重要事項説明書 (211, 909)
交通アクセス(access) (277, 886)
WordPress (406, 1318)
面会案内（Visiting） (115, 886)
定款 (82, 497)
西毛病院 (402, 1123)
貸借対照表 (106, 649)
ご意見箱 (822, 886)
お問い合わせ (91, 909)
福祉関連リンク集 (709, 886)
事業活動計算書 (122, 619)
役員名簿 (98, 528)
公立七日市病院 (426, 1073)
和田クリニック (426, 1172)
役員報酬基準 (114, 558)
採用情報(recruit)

▶ ABOUT THIS TASK:
Write the records out again. Each one must match exactly.

▶ REPLY TO THE EXERCISE:
重要事項説明書 (211, 909)
交通アクセス(access) (277, 886)
WordPress (406, 1318)
面会案内（Visiting） (115, 886)
定款 (82, 497)
西毛病院 (402, 1123)
貸借対照表 (106, 649)
ご意見箱 (822, 886)
お問い合わせ (91, 909)
福祉関連リンク集 (709, 886)
事業活動計算書 (122, 619)
役員名簿 (98, 528)
公立七日市病院 (426, 1073)
和田クリニック (426, 1172)
役員報酬基準 (114, 558)
採用情報(recruit)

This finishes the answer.